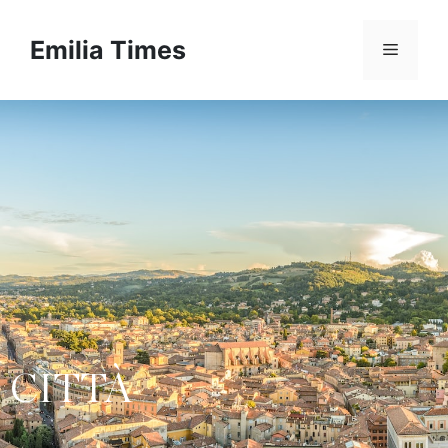
Emilia Times
CITTÀ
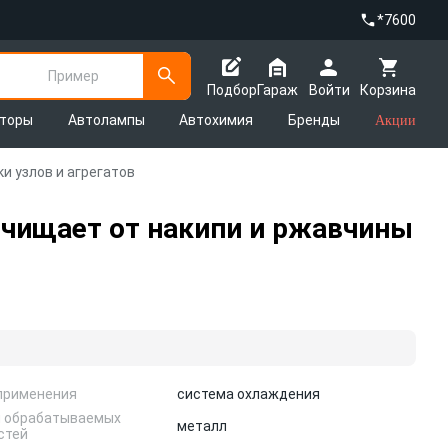
*7600
Пример
Подбор
Гараж
Войти
Корзина
яторы
Автолампы
Автохимия
Бренды
Акции
и узлов и агрегатов
очищает от накипи и ржавчины
применения
система охлаждения
 обрабатываемых
металл
стей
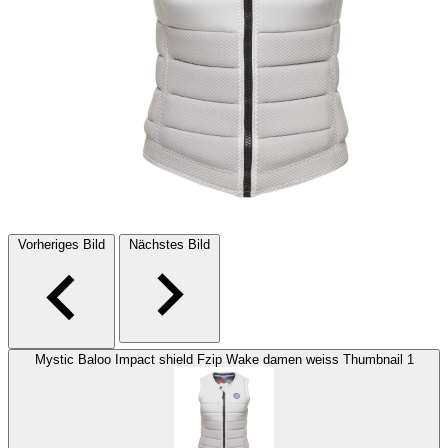
Vorheriges Bild
Nächstes Bild
Mystic Baloo Impact shield Fzip Wake damen weiss Thumbnail 1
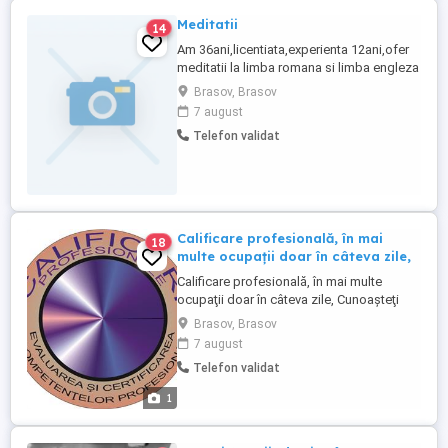
Meditatii
14
Am 36ani,licentiata,experienta 12ani,ofer
meditatii la limba romana si limba engleza
orice nivel; limba germana nivel
Brasov, Brasov
incepator.Se pot face si temele,daca este
7 august
cazul,sau doar verificarea lor plus
Telefon validat
aprofundarea cunostintelor.Sedinta este
de 1h30' ; 80lei.Inclusiv program de vara.
Calificare profesională, în mai
18
multe ocupaţii doar în câteva zile,
Calificare profesională, în mai multe
ocupaţii doar în câteva zile, Cunoaşteţi
meserie dar nu aveţi diplomă de
Brasov, Brasov
calificare? Vreţi să aveţi şanse mai mari în
7 august
găsirea unui loc de muncă? Doriţi să vă
Telefon validat
calificaţi sau să vă recalificaţi în diverse
domenii de muncă? Acum se poate!!!
1
Indiferent de pregătire ...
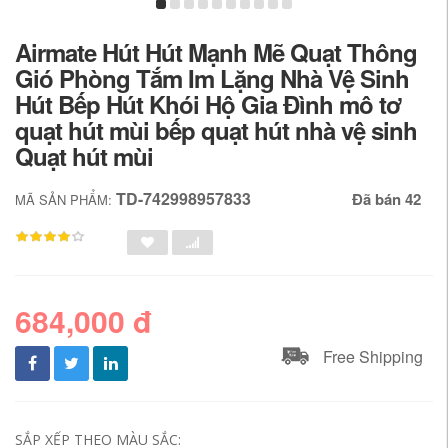
Airmate Hút Hút Mạnh Mẽ Quạt Thông
Gió Phòng Tắm Im Lặng Nhà Vệ Sinh
Hút Bếp Hút Khói Hộ Gia Đình mô tơ
quạt hút mùi bếp quạt hút nhà vệ sinh
Quạt hút mùi
TD-742998957833
Đã bán 42
MÃ SẢN PHẨM:
684,000 đ
Free Shipping
SẮP XẾP THEO MÀU SẮC:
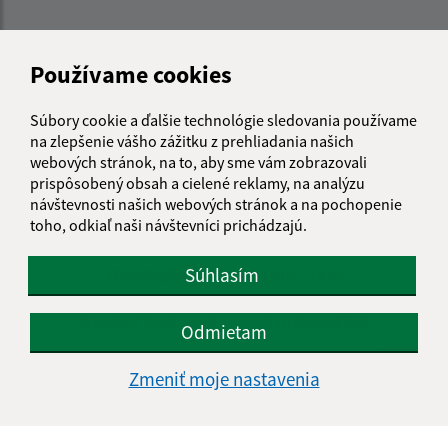
Používame cookies
Úradné hodiny:
Deň
Čas doobeda
Čas poobede
Súbory cookie a ďalšie technológie sledovania používame
Pondelok:
08:00 - 12:00
13:00 - 16:00
na zlepšenie vášho zážitku z prehliadania našich
webových stránok, na to, aby sme vám zobrazovali
Utorok:
nestránkový deň
prispôsobený obsah a cielené reklamy, na analýzu
Streda:
08:00 - 12:00
13:00 - 17:00
návštevnosti našich webových stránok a na pochopenie
Štvrtok:
nestránkový deň
toho, odkiaľ naši návštevníci prichádzajú.
Piatok:
08:00 - 12:00
Súhlasím
Obedňajšia prestávka:
12:00 - 13:00
Stavebný úrad nemá v piatok stránkový deň.
Odmietam
Zmeniť moje nastavenia
Kontakt:
Obecný úrad Rovinka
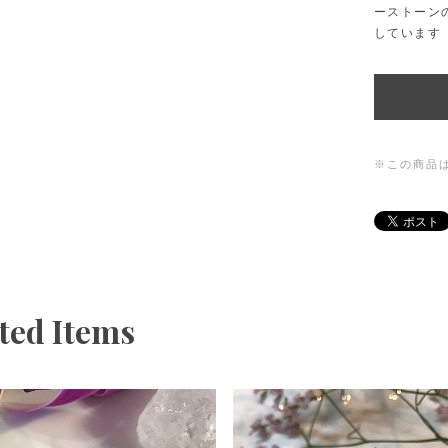
ーストーン
しています
※この商品
ted Items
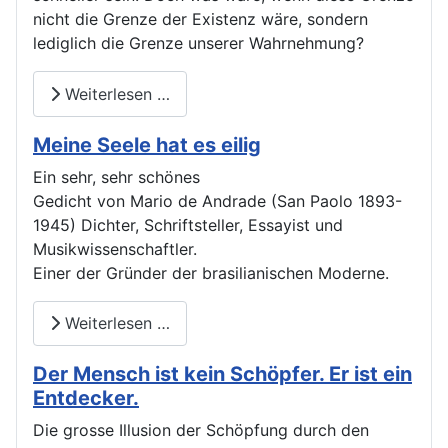
nicht die Grenze der Existenz wäre, sondern
lediglich die Grenze unserer Wahrnehmung?
Weiterlesen …
Meine Seele hat es eilig
Ein sehr, sehr schönes
Gedicht von Mario de Andrade (San Paolo 1893-
1945) Dichter, Schriftsteller, Essayist und
Musikwissenschaftler.
Einer der Gründer der brasilianischen Moderne.
Weiterlesen …
Der Mensch ist kein Schöpfer. Er ist ein
Entdecker.
Die grosse Illusion der Schöpfung durch den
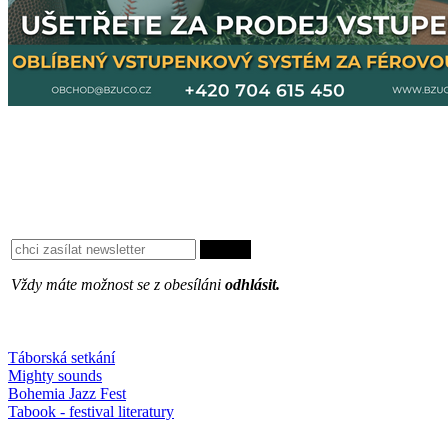
Vždy máte možnost se z obesíláni
odhlásit.
Oblíbené
Táborská setkání
Mighty sounds
Bohemia Jazz Fest
Tabook - festival literatury
Něco k počtení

==*==

Your task
Report each line of the material in which the string "câteva" occurs.

Answer to the problem
multe ocupaţii doar în câteva zile,
ocupaţii doar în câteva zile, Cunoaşteţi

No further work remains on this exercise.